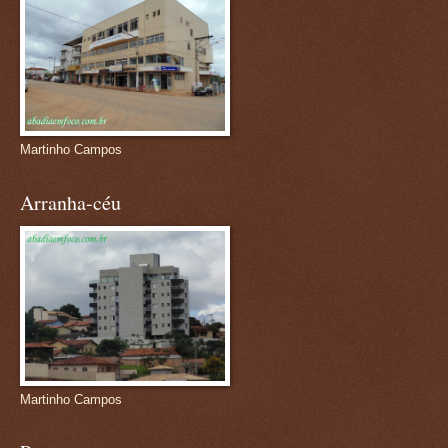
Martinho Campos
Arranha-céu
Martinho Campos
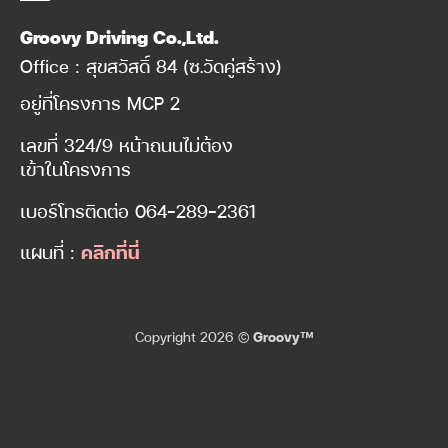
Groovy Driving Co.,Ltd.
Office : สุขสวัสดิ์ 84 (ซ.วัดคู่สร้าง)
อยู่ที่โครงการ MCP 2
เลขที่ 324/9 หน้าถนนไม่ต้อง
เข้าในโครงการ
เบอร์โทรติดต่อ
064-289-2361
แผนที่ :
คลิกที่นี่
Copyright 2026 ©
Groovy™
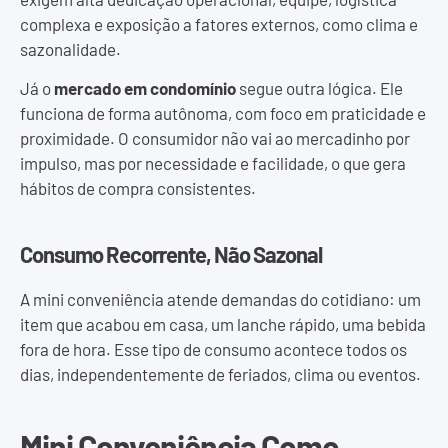
complexa e exposição a fatores externos, como clima e
sazonalidade.
Já o
mercado em condomínio
segue outra lógica. Ele
funciona de forma autônoma, com foco em praticidade e
proximidade. O consumidor não vai ao mercadinho por
impulso, mas por necessidade e facilidade, o que gera
hábitos de compra consistentes.
Consumo Recorrente, Não Sazonal
A mini conveniência atende demandas do cotidiano: um
item que acabou em casa, um lanche rápido, uma bebida
fora de hora. Esse tipo de consumo acontece todos os
dias, independentemente de feriados, clima ou eventos.
Mini Conveniência Como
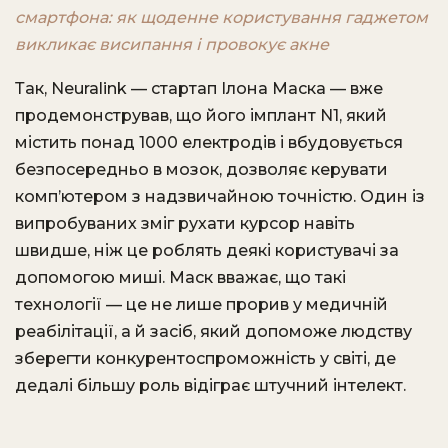
смартфона: як щоденне користування гаджетом
викликає висипання і провокує акне
Так, Neuralink — стартап Ілона Маска — вже
продемонстрував, що його імплант N1, який
містить понад 1000 електродів і вбудовується
безпосередньо в мозок, дозволяє керувати
комп’ютером з надзвичайною точністю. Один із
випробуваних зміг рухати курсор навіть
швидше, ніж це роблять деякі користувачі за
допомогою миші. Маск вважає, що такі
технології — це не лише прорив у медичній
реабілітації, а й засіб, який допоможе людству
зберегти конкурентоспроможність у світі, де
дедалі більшу роль відіграє штучний інтелект.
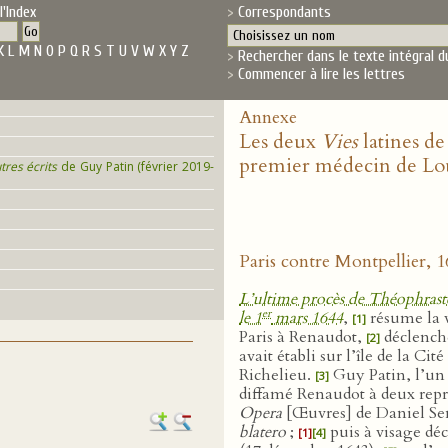
l'Index
Correspondants
K
L
M
N
O
P
Q
R
S
T
U
V
W
X
Y
Z
Rechercher dans le texte intégral d
Commencer à lire les lettres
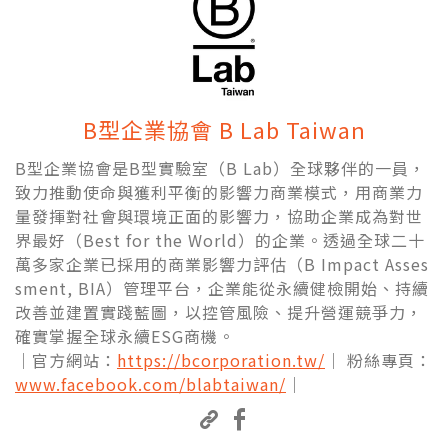
B型企業協會 B Lab Taiwan
B型企業協會是B型實驗室（B Lab）全球夥伴的一員，
致力推動使命與獲利平衡的影響力商業模式，用商業力
量發揮對社會與環境正面的影響力，協助企業成為對世
界最好（Best for the World）的企業。透過全球二十
萬多家企業已採用的商業影響力評估（B Impact Asses
sment, BIA）管理平台，企業能從永續健檢開始、持續
改善並建置實踐藍圖，以控管風險、提升營運競爭力，
確實掌握全球永續ESG商機。
｜官方網站：
https://bcorporation.tw/
｜ 粉絲專頁：
www.facebook.com/blabtaiwan/
｜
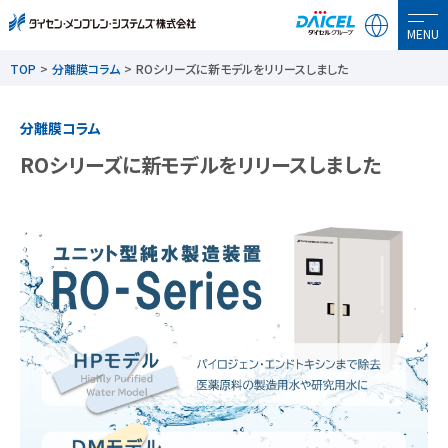
MENU
TOP
分離膜コラム
ROシリーズに新モデルをリリースしました
分離膜コラム
ROシリーズに新モデルをリリースしました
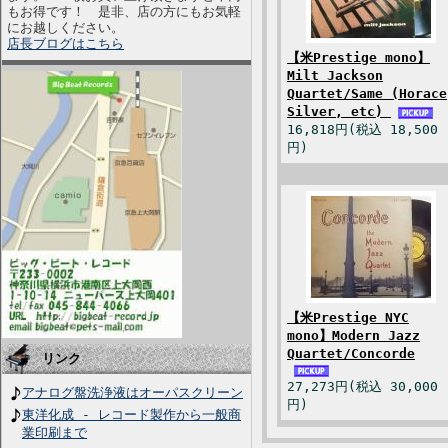
もお得です！ 是非、店の方にもお気軽
にお越しください。
店長ブログはこちら
【米Prestige mono】
Milt Jackson
Quartet/Same (Horace
Silver, etc)
16,818円(税込 18,500
円)
【米Prestige NYC
mono】Modern Jazz
Quartet/Concorde
リンク
27,273円(税込 30,000
アナログ盤洗浄液はオーパスクリーン
円)
東洋化成 - レコード製作から一般商
業印刷まで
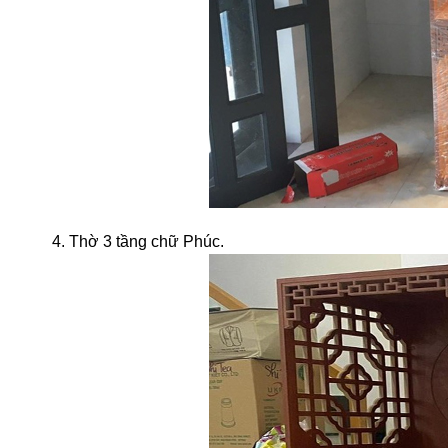
4. Thờ 3 tầng chữ Phúc.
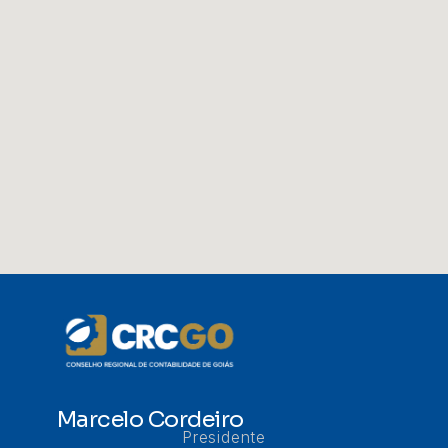
Marcelo Cordeiro
Presidente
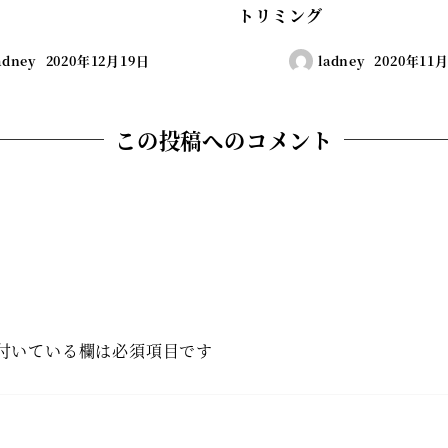
トリミング
adney
2020年12月19日
ladney
2020年11
この投稿へのコメント
付いている欄は必須項目です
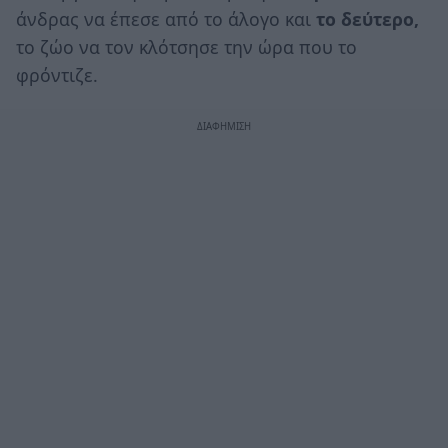
άνδρας να έπεσε από το άλογο και
το δεύτερο,
το ζώο να τον κλότσησε την ώρα που το
φρόντιζε.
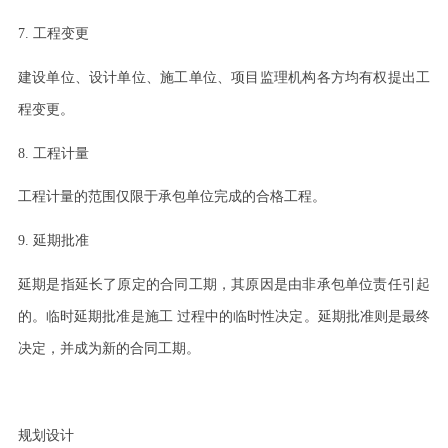
7.
工程变更
建设单位、设计单位、施工单位、项目监理机构各方均有权提出工
程变更。
8.
工程计量
工程计量的范围仅限于承包单位完成的合格工程。
9.
延期批准
延期是指延长了原定的合同工期，其原因是由非承包单位责任引起
的。临时延期批准是施工
过程中的临时性决定。延期批准则是最终
决定，并成为新的合同工期。
规划设计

══════════════════════════════

→ **Exercise details**
From the listing above, copy every line that includes the word "який".

→ **Answer to the exercise**
продемонстрував, що його імплант N1, який
реабілітації, а й засіб, який допоможе людству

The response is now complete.